Activity
Lines containing the string "SundayMondayTuesdayWednesdayThursdayFrid": how many are there below? Answer with the number only.

Provided records
==================================================
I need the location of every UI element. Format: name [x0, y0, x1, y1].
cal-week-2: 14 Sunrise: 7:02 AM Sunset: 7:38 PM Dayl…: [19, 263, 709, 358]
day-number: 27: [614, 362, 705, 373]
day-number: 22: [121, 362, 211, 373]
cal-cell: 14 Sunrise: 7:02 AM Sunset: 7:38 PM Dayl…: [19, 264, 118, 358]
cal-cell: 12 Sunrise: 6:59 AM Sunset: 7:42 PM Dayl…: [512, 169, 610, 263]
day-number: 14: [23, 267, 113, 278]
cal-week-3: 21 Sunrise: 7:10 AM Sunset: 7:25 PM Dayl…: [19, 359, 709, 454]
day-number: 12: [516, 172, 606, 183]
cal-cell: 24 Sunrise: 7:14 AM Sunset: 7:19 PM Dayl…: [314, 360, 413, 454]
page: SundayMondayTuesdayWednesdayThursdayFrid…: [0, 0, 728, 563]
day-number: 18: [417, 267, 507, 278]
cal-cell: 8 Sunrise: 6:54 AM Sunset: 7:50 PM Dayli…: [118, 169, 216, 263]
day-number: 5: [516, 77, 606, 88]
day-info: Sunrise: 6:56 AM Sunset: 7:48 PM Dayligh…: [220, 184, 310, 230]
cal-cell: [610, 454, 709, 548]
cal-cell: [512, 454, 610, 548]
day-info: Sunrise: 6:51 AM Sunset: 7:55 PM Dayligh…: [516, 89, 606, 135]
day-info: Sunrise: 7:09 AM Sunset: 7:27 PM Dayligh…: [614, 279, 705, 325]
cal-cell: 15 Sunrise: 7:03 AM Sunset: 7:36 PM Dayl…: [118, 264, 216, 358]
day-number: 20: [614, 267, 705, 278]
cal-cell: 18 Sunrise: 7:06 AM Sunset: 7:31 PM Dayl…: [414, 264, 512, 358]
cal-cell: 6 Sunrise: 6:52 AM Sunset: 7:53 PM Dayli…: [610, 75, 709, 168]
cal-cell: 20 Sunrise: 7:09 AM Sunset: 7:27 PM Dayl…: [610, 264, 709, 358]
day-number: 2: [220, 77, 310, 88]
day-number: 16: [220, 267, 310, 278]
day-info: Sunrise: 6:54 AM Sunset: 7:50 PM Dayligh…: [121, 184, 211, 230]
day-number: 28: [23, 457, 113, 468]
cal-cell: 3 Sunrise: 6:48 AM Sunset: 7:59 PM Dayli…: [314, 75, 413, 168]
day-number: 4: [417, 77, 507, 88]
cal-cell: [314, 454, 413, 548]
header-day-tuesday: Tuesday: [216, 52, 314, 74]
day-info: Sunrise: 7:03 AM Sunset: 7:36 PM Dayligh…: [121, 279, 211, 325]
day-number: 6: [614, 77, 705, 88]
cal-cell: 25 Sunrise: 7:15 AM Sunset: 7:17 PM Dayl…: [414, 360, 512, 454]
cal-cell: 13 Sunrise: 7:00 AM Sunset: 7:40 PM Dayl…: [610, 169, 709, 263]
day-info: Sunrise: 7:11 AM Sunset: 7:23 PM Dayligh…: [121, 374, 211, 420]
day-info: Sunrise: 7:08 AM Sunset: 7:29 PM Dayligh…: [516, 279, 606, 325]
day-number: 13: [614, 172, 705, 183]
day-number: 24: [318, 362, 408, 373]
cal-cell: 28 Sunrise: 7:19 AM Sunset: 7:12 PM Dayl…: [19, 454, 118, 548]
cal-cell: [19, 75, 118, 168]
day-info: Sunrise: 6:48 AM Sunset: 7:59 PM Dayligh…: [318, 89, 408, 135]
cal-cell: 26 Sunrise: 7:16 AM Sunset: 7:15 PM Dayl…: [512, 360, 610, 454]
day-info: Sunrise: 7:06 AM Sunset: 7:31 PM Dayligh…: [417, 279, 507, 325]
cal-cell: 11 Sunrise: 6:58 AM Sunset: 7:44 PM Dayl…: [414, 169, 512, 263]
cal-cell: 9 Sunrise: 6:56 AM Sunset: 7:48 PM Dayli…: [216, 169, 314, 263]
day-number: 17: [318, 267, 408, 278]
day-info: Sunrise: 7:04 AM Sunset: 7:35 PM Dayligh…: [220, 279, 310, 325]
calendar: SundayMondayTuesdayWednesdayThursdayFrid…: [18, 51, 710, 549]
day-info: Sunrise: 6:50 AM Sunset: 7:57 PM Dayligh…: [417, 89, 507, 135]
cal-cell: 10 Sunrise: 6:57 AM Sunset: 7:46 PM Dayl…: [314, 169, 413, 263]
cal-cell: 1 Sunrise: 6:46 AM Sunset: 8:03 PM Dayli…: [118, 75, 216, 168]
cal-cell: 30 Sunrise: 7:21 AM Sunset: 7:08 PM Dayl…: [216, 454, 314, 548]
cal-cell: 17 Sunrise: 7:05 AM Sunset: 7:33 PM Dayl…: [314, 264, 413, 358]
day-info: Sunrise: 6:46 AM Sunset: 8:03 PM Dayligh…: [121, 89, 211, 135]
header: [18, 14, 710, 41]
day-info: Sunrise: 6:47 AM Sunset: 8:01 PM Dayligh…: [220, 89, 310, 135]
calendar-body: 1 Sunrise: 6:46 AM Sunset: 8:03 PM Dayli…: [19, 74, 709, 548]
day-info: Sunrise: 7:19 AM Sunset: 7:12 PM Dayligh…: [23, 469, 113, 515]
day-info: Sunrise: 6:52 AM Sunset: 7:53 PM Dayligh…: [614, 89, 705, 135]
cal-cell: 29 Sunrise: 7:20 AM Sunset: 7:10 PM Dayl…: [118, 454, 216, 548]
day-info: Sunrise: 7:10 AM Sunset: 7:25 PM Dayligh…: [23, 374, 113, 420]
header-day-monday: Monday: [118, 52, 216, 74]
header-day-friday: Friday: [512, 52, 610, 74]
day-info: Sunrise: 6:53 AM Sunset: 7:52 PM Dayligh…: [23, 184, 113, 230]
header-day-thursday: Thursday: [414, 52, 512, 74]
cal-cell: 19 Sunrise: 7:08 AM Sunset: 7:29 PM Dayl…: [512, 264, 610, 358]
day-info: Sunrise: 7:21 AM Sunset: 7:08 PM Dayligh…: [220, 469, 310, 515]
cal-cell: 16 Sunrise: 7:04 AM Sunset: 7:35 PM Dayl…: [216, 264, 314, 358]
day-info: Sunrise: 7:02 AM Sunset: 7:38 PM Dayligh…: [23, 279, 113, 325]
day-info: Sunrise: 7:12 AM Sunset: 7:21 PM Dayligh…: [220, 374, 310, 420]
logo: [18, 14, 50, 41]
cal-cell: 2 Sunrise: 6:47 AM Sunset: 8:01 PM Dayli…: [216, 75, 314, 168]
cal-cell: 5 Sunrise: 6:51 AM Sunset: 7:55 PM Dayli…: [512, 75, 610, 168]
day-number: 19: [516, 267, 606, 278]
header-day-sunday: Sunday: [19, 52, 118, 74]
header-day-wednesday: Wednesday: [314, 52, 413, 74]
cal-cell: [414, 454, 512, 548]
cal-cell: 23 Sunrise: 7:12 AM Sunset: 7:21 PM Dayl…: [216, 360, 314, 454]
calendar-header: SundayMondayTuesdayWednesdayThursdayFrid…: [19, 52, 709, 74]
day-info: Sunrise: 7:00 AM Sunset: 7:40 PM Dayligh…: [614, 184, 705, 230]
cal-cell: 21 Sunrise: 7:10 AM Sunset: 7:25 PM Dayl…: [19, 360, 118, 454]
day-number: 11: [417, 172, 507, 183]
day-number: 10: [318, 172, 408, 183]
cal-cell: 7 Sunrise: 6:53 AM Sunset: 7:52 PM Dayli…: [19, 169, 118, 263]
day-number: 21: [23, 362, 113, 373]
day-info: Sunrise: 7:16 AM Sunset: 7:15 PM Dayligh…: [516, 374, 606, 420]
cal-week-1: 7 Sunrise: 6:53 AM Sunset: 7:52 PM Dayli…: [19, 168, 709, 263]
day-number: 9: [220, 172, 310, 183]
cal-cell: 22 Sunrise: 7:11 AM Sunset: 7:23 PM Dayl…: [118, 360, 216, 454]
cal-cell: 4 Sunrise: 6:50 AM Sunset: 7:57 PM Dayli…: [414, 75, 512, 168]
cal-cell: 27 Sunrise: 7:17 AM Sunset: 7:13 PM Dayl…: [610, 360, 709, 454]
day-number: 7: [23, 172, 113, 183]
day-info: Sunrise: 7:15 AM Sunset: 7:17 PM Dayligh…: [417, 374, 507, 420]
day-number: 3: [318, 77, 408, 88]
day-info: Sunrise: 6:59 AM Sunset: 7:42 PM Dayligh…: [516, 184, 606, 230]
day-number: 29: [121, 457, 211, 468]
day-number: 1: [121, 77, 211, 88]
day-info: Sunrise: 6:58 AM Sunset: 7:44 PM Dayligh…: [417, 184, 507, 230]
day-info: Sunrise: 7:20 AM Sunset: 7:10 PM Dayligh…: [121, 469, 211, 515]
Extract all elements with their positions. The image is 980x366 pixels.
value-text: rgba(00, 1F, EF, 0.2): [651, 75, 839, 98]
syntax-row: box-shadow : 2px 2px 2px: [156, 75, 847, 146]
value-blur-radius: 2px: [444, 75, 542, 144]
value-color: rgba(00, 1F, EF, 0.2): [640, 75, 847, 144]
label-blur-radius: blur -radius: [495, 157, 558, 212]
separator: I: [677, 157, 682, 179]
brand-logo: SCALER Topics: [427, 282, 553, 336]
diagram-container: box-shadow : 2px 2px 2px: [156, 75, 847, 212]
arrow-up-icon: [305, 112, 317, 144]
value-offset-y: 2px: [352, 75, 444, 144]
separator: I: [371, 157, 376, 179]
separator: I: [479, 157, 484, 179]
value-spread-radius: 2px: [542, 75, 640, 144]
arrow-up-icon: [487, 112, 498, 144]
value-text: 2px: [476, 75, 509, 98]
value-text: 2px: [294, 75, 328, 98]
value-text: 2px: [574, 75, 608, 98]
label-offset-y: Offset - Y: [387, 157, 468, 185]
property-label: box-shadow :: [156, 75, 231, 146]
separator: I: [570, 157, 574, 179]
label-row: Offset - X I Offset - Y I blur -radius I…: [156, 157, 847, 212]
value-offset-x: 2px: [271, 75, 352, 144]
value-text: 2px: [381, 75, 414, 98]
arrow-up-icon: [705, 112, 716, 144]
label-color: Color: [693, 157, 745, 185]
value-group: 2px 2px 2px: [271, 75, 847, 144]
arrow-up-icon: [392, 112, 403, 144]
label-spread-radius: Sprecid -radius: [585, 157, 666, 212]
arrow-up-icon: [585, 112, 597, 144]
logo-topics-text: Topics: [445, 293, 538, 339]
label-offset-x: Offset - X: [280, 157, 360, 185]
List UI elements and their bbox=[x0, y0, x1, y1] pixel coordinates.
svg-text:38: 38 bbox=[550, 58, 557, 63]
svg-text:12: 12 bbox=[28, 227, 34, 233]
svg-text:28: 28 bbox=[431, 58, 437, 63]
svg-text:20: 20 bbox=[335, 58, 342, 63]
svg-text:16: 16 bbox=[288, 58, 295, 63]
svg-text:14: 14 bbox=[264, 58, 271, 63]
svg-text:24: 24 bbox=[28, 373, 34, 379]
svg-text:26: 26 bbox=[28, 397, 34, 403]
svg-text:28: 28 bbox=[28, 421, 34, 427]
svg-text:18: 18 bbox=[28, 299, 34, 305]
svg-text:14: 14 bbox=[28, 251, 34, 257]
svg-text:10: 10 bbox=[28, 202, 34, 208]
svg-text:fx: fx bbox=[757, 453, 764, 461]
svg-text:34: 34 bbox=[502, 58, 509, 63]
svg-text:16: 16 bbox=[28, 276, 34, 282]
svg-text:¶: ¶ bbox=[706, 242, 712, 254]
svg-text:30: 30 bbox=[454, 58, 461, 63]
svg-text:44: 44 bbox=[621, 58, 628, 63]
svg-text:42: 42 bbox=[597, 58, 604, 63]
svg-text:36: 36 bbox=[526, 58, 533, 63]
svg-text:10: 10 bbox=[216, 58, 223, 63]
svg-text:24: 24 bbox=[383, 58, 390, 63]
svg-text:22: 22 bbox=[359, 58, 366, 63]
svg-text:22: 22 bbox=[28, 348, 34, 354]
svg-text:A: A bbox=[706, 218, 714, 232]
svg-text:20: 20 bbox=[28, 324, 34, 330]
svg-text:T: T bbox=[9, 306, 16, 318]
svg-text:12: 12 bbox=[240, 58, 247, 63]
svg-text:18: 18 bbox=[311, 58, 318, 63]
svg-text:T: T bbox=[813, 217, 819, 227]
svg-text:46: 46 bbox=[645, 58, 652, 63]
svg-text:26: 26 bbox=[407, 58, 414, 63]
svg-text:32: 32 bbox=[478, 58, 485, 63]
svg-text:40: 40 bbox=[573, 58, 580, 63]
==================================================
Reply to the exercise
3